There are many catch phrases about the past, and I'm not sure if we're supposed to never look back or always remember the past? Regardless, the past shapes where we are and who we are, so looking at 2013, did it make us a stronger fire service? This year had many great accomplishments that have continued to improve the fire service with a focus on fire and life safety.

The Fire and Life Safety Section board has been extremely busy working with the Fire Code Action Committee with the development of the 2015 International Code Council (ICC) building and fire code documents. The committee has worked with many representatives of the National Association of State Fire Marshals as well as leaders in the code development community. The FLSS has continued to help protect residential fire sprinklers, protection of lightweight wood truss and ensuring the continued success of the fire code.

Beyond the ICC, the IAFC has a number of representatives on NFPA technical committees that work to advocate for our membership; many of the key committees were in cycle in 2013. This includes the Automatic Sprinkler Code, Fire Alarm Code and the Fire Prevention Code committees. Many changes have come forward and the membership has worked hard to protect the interests of the fire chief and to ensure the safety of our communities and our firefighters.

This past year, technology brought many changes to fire and life safety. When science, study and related research come together, we see the power of collaboration. This has included the stovetop safety report, false-alarm reporting and continued investigations by great partners such as Underwriters Laboratory and their work with wind-driven fires and lightweight-wood truss protection.

These accomplishments offer a glimpse into what the year ahead will bring. The fire service has become the coordinating agency for fire and life safety. There are high expectations that we'll facilitate communication through partners to influence change in the built environment. These partnerships must be based on open communication with an intent to provide safer environments for our communities.

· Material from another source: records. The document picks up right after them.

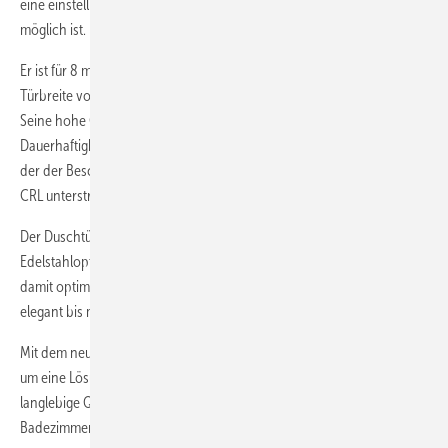
eine einstellbare Nulllage, wodurch eine präzise Ausrichtung der Tür
möglich ist.
Er ist für 8 mm und 10 mm ESG geeignet und erlaubt eine maximale
Türbreite von 900 mm bei einem maximalen Türgewicht von 45 kg.
Seine hohe Qualität und Zuverlässigkeit wurden zudem durch eine
Dauerhaftigkeitsprüfung nach DIN EN 14428:2019-07 bestätigt, bei
der der Beschlag erfolgreich über 100.000 Zyklen getestet wurde, wie
CRL unterstreicht.
Der Duschtürbeschlag Murello ist in den Oberflächen Chrom,
Edelstahloptik gebürstet und matt schwarz erhältlich und lässt sich
damit optimal in unterschiedliche Konzepte integrieren, von klassisch
elegant bis modern und kontraststark.
Mit dem neuen Murello-Duschtürband erweitert CRL sein Sortiment
um eine Lösung, die Ästhetik, hohe technische Präzision und
langlebige Qualität in einem Produkt vereint – für anspruchsvolle
Badezimmer im privaten Wohnhaus sowie im Objektbereich.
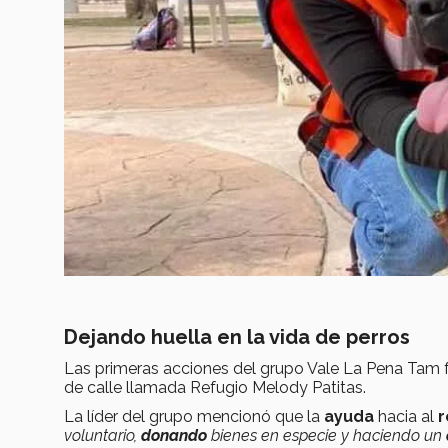
Dejando huella en la vida de perros
Las primeras acciones del grupo Vale La Pena Tam f
de calle llamada Refugio Melody Patitas.
La líder del grupo mencionó que la
ayuda
hacia al
r
voluntario,
donando
bienes en especie y haciendo un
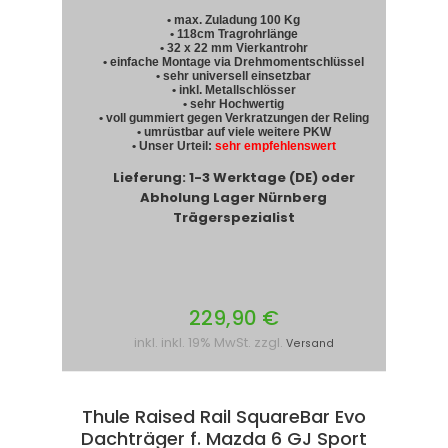
• max. Zuladung 100 Kg
• 118cm Tragrohrlänge
• 32 x 22 mm Vierkantrohr
• einfache Montage via Drehmomentschlüssel
• sehr universell einsetzbar
• inkl. Metallschlösser
• sehr Hochwertig
• voll gummiert gegen Verkratzungen der Reling
• umrüstbar auf viele weitere PKW
• Unser Urteil:
sehr empfehlenswert
Lieferung: 1-3 Werktage (DE) oder
Abholung Lager Nürnberg
Trägerspezialist
229,90 €
inkl. inkl. 19% MwSt. zzgl.
Versand
Thule Raised Rail SquareBar Evo
Dachträger f. Mazda 6 GJ Sport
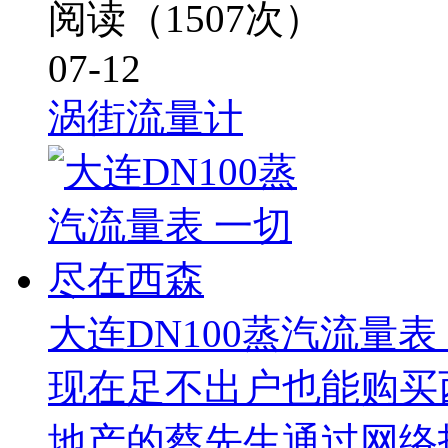
阅读（1507次）
07-12
涡街流量计
大连DN100蒸汽流量表
现在足不出户也能购买
地产的蔡先生通过网络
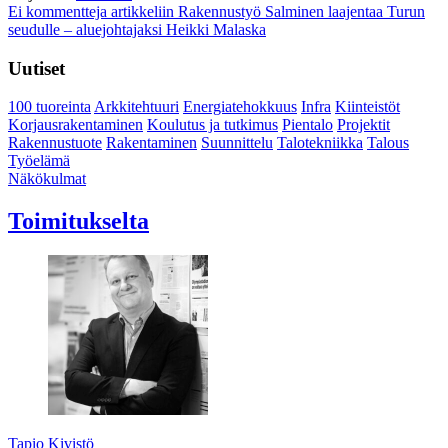
Ei kommentteja
artikkeliin Rakennustyö Salminen laajentaa Turun
seudulle – aluejohtajaksi Heikki Malaska
Uutiset
100 tuoreinta
Arkkitehtuuri
Energiatehokkuus
Infra
Kiinteistöt
Korjausrakentaminen
Koulutus ja tutkimus
Pientalo
Projektit
Rakennustuote
Rakentaminen
Suunnittelu
Talotekniikka
Talous
Työelämä
Näkökulmat
Toimitukselta
Tapio Kivistö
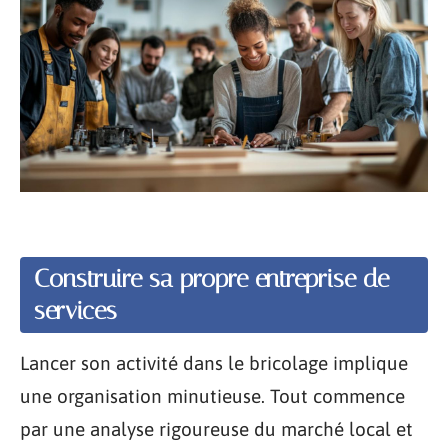
Construire sa propre entreprise de
services
Lancer son activité dans le bricolage implique
une organisation minutieuse. Tout commence
par une analyse rigoureuse du marché local et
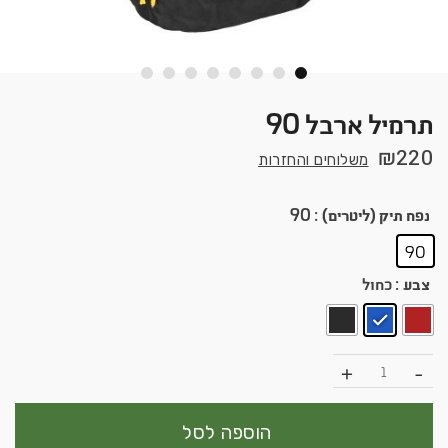
תרמיל ארבל 90
₪
220
משלוחים והחזרות
נפח תיק (ליטרים)
: 90
90
צבע
: כחול
כמות
הוספה לסל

The fire service will continue to be challenged with many green issues. The desire for sustainable buildings with reduced operating costs will challenge many of our assumptions in fire and building codes. How we as a fire service respond will be critical. We must be involved to influence change and we must understand the demands placed on the built environment from governmental agencies and organizations. Supporting the great research by the NFPA Research Foundation is critical for reducing fires in the built environment and helping to support the change we want to see.

We must continue the conversation, build partnerships and study the effects these changes have on our firefighters when they're working at fires. Next year has great potential based on the work that has already been done by so many people. We must understand the past and how it shapes us, but we must learn from the lessons in 2013 and look ahead to the challenges 2014 will bring.